Do Drug Regulatory Body Advices or help Pharmaceutical Companies in regulatory process or product approval process
Yes, Almost all Regulatory bodies offer pharmaceutical companies opportunities for early discussions about their products’ development and regulatory pathway. Many time they provide assistance and and critical paths which companies should follow for approving their product.
The European Medicines Agency (EMA) offers SMEs access to administrative and procedural assistance, as well as fee reductions and waivers for scientific advice. The agency believes that providing these incentives to SMEs can support the development of innovative new products.
Some HTA bodies have recently begun to offer advice to companies. However, the survey found few instances of HTA bodies providing scientific advice, and even fewer instances of advice being provided to SMEs.
One of the main issues the report seeks to address is the fact that some drugs are not authorized—not because of their effectiveness, but because they failed to meet regulators’ data requirements. To address this issue, regulators offer scientific advice to companies to aid them in designing their clinical programs.
Let us look into the recent case where pharmaceutical companies received specific advice from regulator!
Molecule: Tecarfarin
Tecarfarin is being investigated for use as an oral, once-daily anticoagulant that inhibits Vitamin K epoxide reductase (VKOR), an important enzyme in the coagulation system, and avoids CYP450 metabolism and renal elimination. In Phase 2 and Phase 2/3 (EMBRACE-AC) clinical testing, tecarfarin improved time in therapeutic range (TTR) in chronically anticoagulated patients. The effect of tecarfarin on TTR will be further investigated in the Company’s upcoming pivotal clinical trial, TACT (Tecarfarin for AntiCoagulation Trial), which will be conducted under a Special Protocol Assessment agreed upon with the FDA. TACT is an open-label trial expected to enroll 1,000 patients with any indication for anticoagulation, including prosthetic heart valve (PHV) patients. TTR was chosen as the primary endpoint for TACT on the basis of evidence suggesting that better anticoagulation control (as measured by higher TTR) can protect patients from severe or even fatal adverse events. Tecarfarin is monitored using INR (International Normalized Ratio) and is being investigated for use without the need for CYP2C9 genotyping since tecarfarin is not metabolized via the CYP450 system. In preclinical and early clinical studies, the anticoagulant effect of tecarfarin was reversed by existing and readily available antidotes for Vitamin K Antagonists.
Armetheon, Inc., a specialty pharmaceutical company developing novel small molecule drugs for cardiovascular diseases, received advice from the European Medicines Agency (EMA) Scientific Advice Working Group (SAWG) for the development of its novel oral anticoagulant tecarfarin. The SAWG advised that Armetheon can conduct a single 1000 patient pivotal study prior to filing the Market Authorization Application (MAA) for tecarfarin. If approved, tecarfarin is positioned to potentially be the oral anticoagulant (OAC) therapy of choice for patients who require anticoagulation with a vitamin K antagonist (VKA), such as warfarin.
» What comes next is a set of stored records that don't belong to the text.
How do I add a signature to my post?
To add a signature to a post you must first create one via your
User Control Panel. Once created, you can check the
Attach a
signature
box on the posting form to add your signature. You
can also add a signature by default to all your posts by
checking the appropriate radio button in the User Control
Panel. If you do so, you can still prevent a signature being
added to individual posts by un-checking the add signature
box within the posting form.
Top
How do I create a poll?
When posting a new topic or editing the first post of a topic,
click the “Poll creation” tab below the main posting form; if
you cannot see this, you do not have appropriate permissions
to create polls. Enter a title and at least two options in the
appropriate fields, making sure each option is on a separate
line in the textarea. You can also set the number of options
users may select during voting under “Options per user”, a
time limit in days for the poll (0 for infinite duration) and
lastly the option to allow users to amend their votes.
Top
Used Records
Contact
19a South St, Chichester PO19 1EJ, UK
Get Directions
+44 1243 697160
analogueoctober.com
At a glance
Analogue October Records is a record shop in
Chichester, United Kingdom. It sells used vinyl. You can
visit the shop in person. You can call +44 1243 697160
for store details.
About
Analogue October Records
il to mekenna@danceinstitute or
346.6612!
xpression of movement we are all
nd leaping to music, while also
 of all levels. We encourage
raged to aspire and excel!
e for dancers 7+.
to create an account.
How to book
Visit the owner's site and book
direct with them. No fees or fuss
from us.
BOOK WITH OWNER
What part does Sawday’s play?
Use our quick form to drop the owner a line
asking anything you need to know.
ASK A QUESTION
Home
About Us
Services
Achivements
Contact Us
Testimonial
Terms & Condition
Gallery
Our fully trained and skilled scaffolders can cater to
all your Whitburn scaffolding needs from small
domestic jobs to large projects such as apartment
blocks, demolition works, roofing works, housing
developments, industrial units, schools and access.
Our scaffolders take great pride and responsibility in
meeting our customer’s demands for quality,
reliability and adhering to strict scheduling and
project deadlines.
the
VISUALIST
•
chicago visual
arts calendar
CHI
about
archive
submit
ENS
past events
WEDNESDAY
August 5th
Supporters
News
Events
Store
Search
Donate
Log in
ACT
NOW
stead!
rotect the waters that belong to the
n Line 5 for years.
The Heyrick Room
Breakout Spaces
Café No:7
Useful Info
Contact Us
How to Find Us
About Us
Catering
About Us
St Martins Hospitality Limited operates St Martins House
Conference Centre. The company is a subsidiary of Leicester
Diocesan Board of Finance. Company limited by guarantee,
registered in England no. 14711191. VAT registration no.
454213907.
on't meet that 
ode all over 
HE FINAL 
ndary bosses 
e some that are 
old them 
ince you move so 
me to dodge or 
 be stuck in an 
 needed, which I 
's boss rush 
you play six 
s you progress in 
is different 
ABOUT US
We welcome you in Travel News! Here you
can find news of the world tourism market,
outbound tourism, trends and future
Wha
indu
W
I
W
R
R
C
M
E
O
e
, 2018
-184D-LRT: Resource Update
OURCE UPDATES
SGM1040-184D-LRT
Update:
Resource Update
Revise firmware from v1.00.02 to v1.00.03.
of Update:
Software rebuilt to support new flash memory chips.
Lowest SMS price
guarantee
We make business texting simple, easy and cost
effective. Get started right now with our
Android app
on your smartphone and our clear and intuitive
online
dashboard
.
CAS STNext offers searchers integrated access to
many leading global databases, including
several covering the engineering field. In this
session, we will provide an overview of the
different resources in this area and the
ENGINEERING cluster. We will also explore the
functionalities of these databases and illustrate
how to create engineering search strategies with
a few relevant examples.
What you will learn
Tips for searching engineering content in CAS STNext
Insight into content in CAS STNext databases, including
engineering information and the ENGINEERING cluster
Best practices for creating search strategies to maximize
This includes patients with prosthetic heart valves (PHV), repeat deep vein thrombosis or patients with chronic kidney disease (CKD) which complicates anticoagulant therapy. This pivotal trial will enroll patients with all indications for anticoagulation, thereby supporting a potential broad label if the product is approved.
“The advice received from the EMA-SAWG for the conduct of a single 1000 patient final Phase 3 study prior to a potential MAA filing allows for a global harmonization of our development plan for tecarfarin,” said Armetheon’s President & interim CEO, M. (Ken) Kengatharan, PhD. “The primary end point for approval is time in therapeutic range (TTR) of the international normalized ratio (or INR), an outcome measure, which indicates how effectively anticoagulation is managed in a particular patient receiving a VKA and has now been accepted by the EMA, FDA and the PMDA.”